◆ **Data for this task**
★ ★ ★ ★ ★ ★ ★

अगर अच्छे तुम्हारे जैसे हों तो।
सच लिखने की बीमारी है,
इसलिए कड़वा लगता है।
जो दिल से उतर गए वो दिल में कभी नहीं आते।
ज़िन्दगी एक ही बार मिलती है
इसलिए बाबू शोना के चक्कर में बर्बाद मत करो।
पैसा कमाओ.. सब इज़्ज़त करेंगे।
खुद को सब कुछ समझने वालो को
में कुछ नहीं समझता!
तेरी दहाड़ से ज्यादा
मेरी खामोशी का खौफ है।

★ ★ ★ ★ ★ ★ ★

◆ **Task**
Repeat, exactly as they stand, the line that contains "पैसा कमाओ.. सब इज़्ज़त करेंगे।" and all the lines after it in the data above.

◆ **Output of the task**
पैसा कमाओ.. सब इज़्ज़त करेंगे।
खुद को सब कुछ समझने वालो को
में कुछ नहीं समझता!
तेरी दहाड़ से ज्यादा
मेरी खामोशी का खौफ है।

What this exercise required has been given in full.